Bill jumped in just before she hung up. ‘Hey, Joanie, promise me something. If you do get yourself in a tight corner, give me a bell. I won’t judge.’

Joan hung up then and walked, slowly and with enormous effort of will to stop herself breaking into sobs, towards the postal clerk behind the curved brass grille at the desk. She had looked into the butchered face of poor Ellie and seen the copious quantities of blood sprayed on the wall and pooled around the body. But somehow the cold, detached language of the autopsy report awoke an even more bitter sadness in her.

‘How can I help you?’

‘Stamp for a letter to Willoughby, please. And one for Tempe.’

The clerk affixed stamps to both envelopes. ‘Will that be all, madam?’

Joan mumbled, ‘Yes, thank you,’ and handed over her money. She then headed outside. There was nothing quite like the satisfaction of dropping a letter into the mouth of a postbox, thought Joan. She enjoyed the finality, the irrevocability of it.

Had Hugh sent their blackmail letter to Gordon yet? she wondered. That too would be irrevocable, she thought with a frisson of excitement. If Gordon took the bait, the plan was to hand over the incriminating note and collect the payout at a meeting on Friday. ‘We must strike while the iron’s hot, Joanie,’ Hugh had advised. ‘The last thing Gordon needs right now is a police investigation. He’d probably be asked to step down as a New Guard commander. And it would damage his legal practice, whether he’s guilty or not.’

The letter to Tempe was addressed to Mrs Dawson, Ellie’s mother (Joan had copied the address from the notepad on Bernie’s bedside table). Please accept my deepest condolences. I was a friend and neighbour of your daughter Eleanor. I understand how reluctant you must be to have someone intrude upon your grief at this time, but I sincerely hope you might consider meeting me. I am not a police officer or a journalist, however I do have information that may throw light on the circumstances of Eleanor’s death and I am determined to learn the truth. Though I have a modest income, I will do whatever is within my means to help you and Greta.

Joan calculated that a combination of curiosity (‘Information that may throw light on the circumstances of her death’) and the hint of financial compensation (‘I will do whatever is within my means to help’) might tempt Mrs Dawson to agree to the meeting. Given her situation, she had nothing to lose and possibly something to gain. Joan had no idea what she would say at this meeting or what she hoped to learn, but inside her head her fictional Lillian Armfield insisted that it had to be worth a shot.
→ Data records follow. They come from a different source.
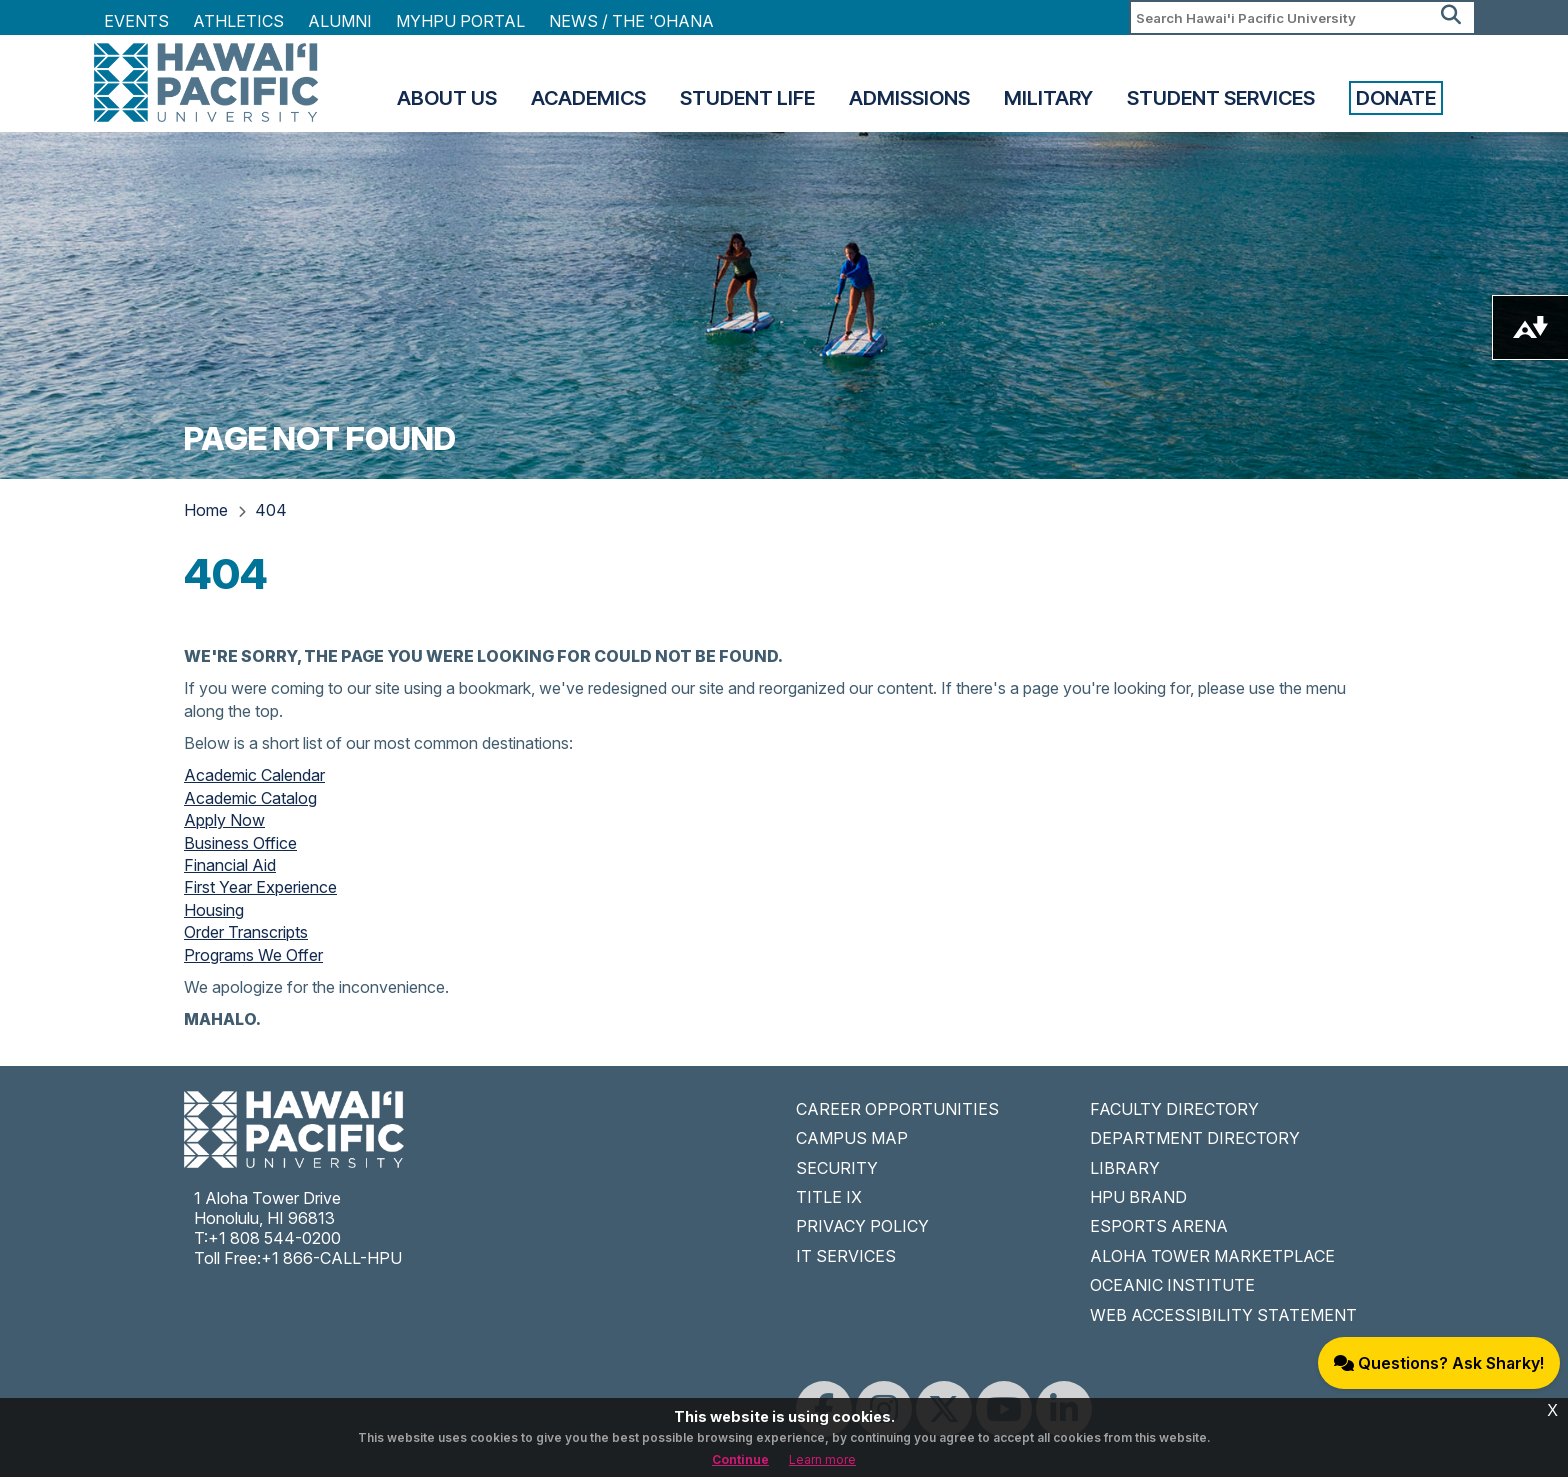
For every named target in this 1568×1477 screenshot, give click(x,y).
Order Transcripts (246, 932)
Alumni (340, 21)
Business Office (240, 843)
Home (206, 510)
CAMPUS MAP (852, 1138)
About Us (447, 98)
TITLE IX (829, 1197)
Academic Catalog (250, 798)
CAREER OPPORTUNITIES (897, 1109)
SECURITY (837, 1168)
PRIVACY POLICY (862, 1226)
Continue (740, 1459)
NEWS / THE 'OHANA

In fact, Joan suspected that she would still be following in the real Armfield’s footsteps, just as she had done last night when she spoke to Mavis.

The other letter was, of course, to her mother Gloria, letting her know that Joan would be visiting the family on Sunday after lunch. ‘After lunch’ was Joan’s attempt to forestall her mother cooking up a storm in honour of the occasion, given how hard up they were, but she had already resigned herself to that eventuality. Joan was excited by the possibility that, if matters turned out well on Friday, she would come bearing a very handsome late Christmas present for her parents and Richard.

Was it wrong of her to think this way? Was she just trying to buy her way back into their affections? All she really wanted was to see them happy, to be accepted by them and, most of all, to feel their love. The death of Ellie and the precariousness of Joan’s own life these last few days (who could she really trust?) had focused her thoughts on family again, as the only safe refuge in a dangerous and heartless world.

The two letters dropped from her hand and she heard them land with a soft thud in the depths of the postbox. There was no going back now.